━━ Records for processing ━━
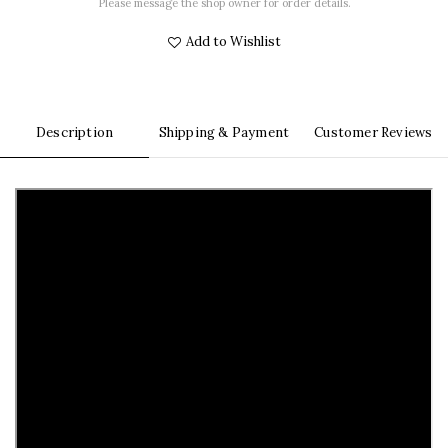
Please message the shop owner for order details.
Add to Wishlist
Description
Shipping & Payment
Customer Reviews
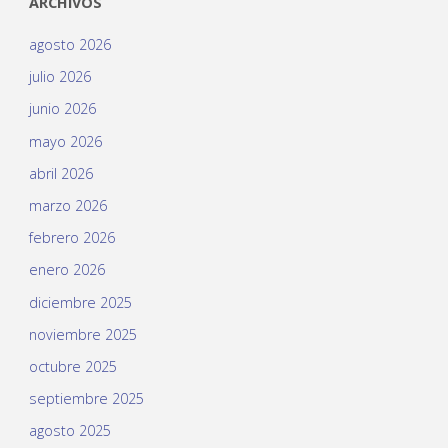
ARCHIVOS
agosto 2026
julio 2026
junio 2026
mayo 2026
abril 2026
marzo 2026
febrero 2026
enero 2026
diciembre 2025
noviembre 2025
octubre 2025
septiembre 2025
agosto 2025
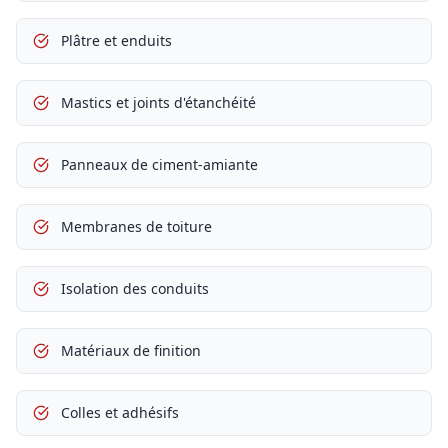
Plâtre et enduits
Mastics et joints d'étanchéité
Panneaux de ciment-amiante
Membranes de toiture
Isolation des conduits
Matériaux de finition
Colles et adhésifs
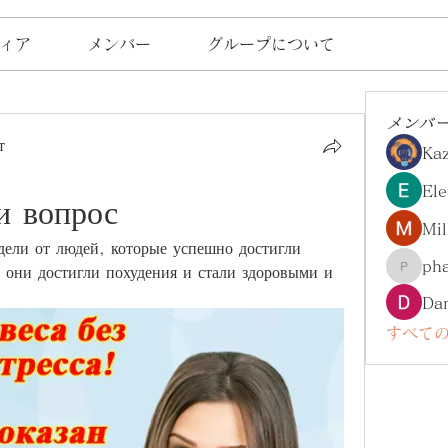
ィア
メンバー
グループについて
メンバ
т
Ka
Ele
и вопрос
Mil
ели от людей, которые успешно достигли 
ph
к они достигли похудения и стали здоровыми и 
pharma
Da
すべての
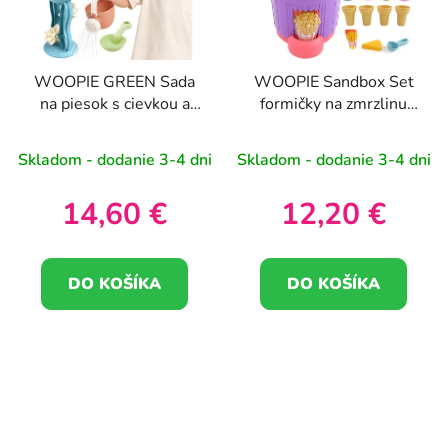
WOOPIE GREEN Sada
WOOPIE Sandbox Set
na piesok s cievkou a
formičky na zmrzlinu
kanvou na zalievanie 10
Vedierko na piesok
ks BIOLOGICKY
Skladom - dodanie 3-4 dni
Skladom - dodanie 3-4 dni
ROZLOŽITEĽNÝ
ORGANICKÝ
14,60 €
12,20 €
MATERIÁL
DO KOŠÍKA
DO KOŠÍKA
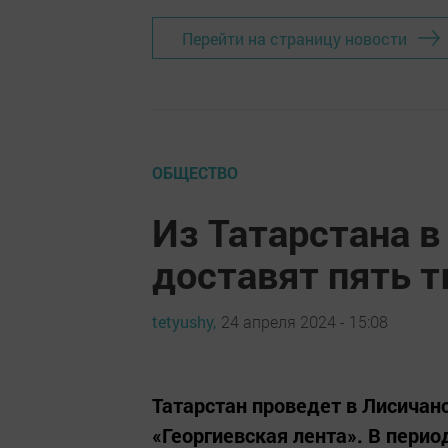
Перейти на страницу новости
ОБЩЕСТВО
Из Татарстана в
доставят пять т
tetyushy,
24 апреля 2024 - 15:08
Татарстан проведет в Лисича
«Георгиевская лента». В перио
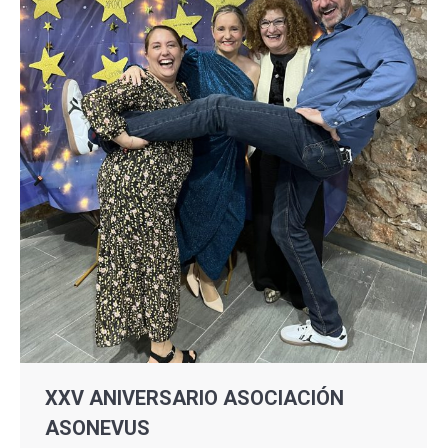
XXV ANIVERSARIO ASOCIACIÓN
ASONEVUS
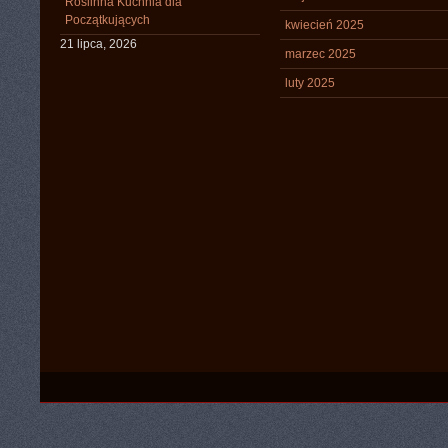
Roślinna Kuchnia dla
Początkujących
kwiecień 2025
21 lipca, 2026
marzec 2025
luty 2025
━━━
- Task requirements: In the copy, include every line of the entries above exactly and none of the pictures.

- Task solution:
Please message the shop owner for order details.
Add to Wishlist
Description
Shipping & Payment
Customer Reviews
ARCHIVOS
agosto 2026
julio 2026
junio 2026
mayo 2026
abril 2026
marzo 2026
febrero 2026
enero 2026
diciembre 2025
noviembre 2025
octubre 2025
septiembre 2025
agosto 2025
Plâtre et enduits
Mastics et joints d'étanchéité
Panneaux de ciment-amiante
Membranes de toiture
Isolation des conduits
Matériaux de finition
Colles et adhésifs
ィア
メンバー
グループについて
メンバ
т
Ka
Ele
и вопрос
Mil
ели от людей, которые успешно достигли 
ph
к они достигли похудения и стали здоровыми и 
pharma
Da
すべての
WOOPIE GREEN Sada
WOOPIE Sandbox Set
na piesok s cievkou a
formičky na zmrzlinu
kanvou na zalievanie 10
Vedierko na piesok
ks BIOLOGICKY
Skladom - dodanie 3-4 dni
Skladom - dodanie 3-4 dni
ROZLOŽITEĽNÝ
ORGANICKÝ
14,60 €
12,20 €
MATERIÁL
DO KOŠÍKA
DO KOŠÍKA
Перейти на страницу новости
ОБЩЕСТВО
Из Татарстана в
доставят пять т
tetyushy,
24 апреля 2024 - 15:08
Татарстан проведет в Лисича
«Георгиевская лента». В перио
XXV ANIVERSARIO ASOCIACIÓN
ASONEVUS
Roślinna Kuchnia dla
Początkujących
kwiecień 2025
21 lipca, 2026
marzec 2025
luty 2025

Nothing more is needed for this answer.